Balancing the dataset using ADASYN

In [8]:
adasyn = ADASYN()
X_train_res, y_train_res = adasyn.fit_resample(X_train_selected, y_train)

Hyperparameter tuning using Optuna

In [None]:
X_train_res_cp = cp.array(X_train_res)
y_train_res_cp = cp.array(y_train_res)
X_test_selected_cp = cp.array(X_test_selected)
y_test_cp = cp.array(y_test)

def objective(trial):
    C = trial.suggest_float('C', 1e-5, 1e5, log = True)
    gamma = trial.suggest_float('gamma', 1e-5, 1e5, log= True )
    kernel = trial.suggest_categorical('kernel', ['poly', 'rbf', 'sigmoid'])
    svm = cuSVC(C=C, gamma=gamma, kernel=kernel)
    svm.fit(X_train_res_cp, y_train_res_cp)
    y_pred = svm.predict(X_test_selected_cp) 
    return roc_auc_score(y_test_cp, y_pred)
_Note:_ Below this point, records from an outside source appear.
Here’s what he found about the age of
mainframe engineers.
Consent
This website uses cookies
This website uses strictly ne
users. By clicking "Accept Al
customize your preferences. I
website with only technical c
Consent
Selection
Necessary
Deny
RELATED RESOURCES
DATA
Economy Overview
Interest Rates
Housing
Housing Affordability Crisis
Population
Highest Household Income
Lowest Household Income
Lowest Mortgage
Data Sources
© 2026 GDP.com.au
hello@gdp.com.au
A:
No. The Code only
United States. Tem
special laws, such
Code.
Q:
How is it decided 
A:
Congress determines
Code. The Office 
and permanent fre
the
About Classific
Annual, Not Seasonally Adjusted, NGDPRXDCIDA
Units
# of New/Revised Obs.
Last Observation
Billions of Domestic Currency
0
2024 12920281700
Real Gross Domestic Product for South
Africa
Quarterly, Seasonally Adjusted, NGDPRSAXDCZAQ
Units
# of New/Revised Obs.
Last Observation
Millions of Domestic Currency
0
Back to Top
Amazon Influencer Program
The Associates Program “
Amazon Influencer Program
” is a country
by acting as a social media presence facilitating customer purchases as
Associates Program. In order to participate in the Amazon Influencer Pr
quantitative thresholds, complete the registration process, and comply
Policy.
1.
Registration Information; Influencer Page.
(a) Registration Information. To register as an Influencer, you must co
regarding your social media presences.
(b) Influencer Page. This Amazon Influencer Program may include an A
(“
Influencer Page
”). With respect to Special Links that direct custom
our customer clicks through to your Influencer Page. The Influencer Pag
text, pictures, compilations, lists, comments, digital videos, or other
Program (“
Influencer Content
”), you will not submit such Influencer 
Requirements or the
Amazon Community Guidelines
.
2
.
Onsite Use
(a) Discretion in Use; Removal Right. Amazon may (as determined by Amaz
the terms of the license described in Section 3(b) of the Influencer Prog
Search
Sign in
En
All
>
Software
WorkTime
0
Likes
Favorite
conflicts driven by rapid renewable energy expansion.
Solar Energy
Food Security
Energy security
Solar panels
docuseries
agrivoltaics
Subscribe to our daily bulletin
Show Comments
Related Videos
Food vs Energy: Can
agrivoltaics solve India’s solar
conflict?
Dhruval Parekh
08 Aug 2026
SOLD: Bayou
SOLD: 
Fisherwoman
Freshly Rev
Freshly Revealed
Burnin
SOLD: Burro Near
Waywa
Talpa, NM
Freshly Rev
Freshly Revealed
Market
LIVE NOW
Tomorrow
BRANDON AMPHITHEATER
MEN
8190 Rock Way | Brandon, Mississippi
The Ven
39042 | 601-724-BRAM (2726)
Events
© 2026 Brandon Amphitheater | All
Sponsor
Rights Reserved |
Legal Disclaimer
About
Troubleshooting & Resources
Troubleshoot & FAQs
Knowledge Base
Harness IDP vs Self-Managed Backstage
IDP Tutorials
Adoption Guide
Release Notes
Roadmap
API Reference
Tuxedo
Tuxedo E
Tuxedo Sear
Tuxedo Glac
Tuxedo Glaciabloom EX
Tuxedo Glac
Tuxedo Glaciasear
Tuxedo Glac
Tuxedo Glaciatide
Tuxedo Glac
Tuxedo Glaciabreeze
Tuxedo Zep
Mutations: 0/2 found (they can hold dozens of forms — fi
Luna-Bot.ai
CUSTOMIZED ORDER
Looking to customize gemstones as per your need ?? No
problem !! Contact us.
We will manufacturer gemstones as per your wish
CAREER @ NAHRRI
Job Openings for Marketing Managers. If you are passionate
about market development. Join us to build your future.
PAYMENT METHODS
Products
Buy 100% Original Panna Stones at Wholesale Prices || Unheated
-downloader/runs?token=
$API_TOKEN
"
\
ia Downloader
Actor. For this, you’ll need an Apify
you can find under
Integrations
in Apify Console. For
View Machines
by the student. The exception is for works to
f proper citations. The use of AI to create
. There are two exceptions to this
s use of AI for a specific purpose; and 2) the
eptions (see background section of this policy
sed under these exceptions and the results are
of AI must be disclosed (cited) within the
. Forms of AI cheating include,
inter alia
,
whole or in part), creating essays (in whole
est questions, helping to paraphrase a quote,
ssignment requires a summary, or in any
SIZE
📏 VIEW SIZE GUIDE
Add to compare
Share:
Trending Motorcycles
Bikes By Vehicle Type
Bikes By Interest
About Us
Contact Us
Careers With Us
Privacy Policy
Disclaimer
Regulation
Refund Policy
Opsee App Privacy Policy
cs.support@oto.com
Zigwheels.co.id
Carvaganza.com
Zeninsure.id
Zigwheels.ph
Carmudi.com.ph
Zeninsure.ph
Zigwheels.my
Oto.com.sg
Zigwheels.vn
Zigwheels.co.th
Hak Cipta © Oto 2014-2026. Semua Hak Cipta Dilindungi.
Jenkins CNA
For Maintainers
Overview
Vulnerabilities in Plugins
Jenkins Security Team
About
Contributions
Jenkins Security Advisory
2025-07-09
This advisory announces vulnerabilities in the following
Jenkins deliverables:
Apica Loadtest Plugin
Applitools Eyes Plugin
study = optuna.create_study(direction='maximize')
study.optimize(objective, n_trials=20)

[I 2024-11-17 07:58:57,929] A new study created in memory with name: no-name-3a22408a-edfa-484c-b6d9-8b69b86829b6
[I 2024-11-17 08:00:56,498] Trial 0 finished with value: 0.5 and parameters: {'C': 0.0002943101979845989, 'gamma': 0.0004973045828976662, 'kernel': 'sigmoid'}. Best is trial 0 with value: 0.5.
[I 2024-11-17 08:03:07,775] Trial 1 finished with value: 0.5 and parameters: {'C': 0.21706116167670755, 'gamma': 2.0162253973954183e-05, 'kernel': 'rbf'}. Best is trial 0 with value: 0.5.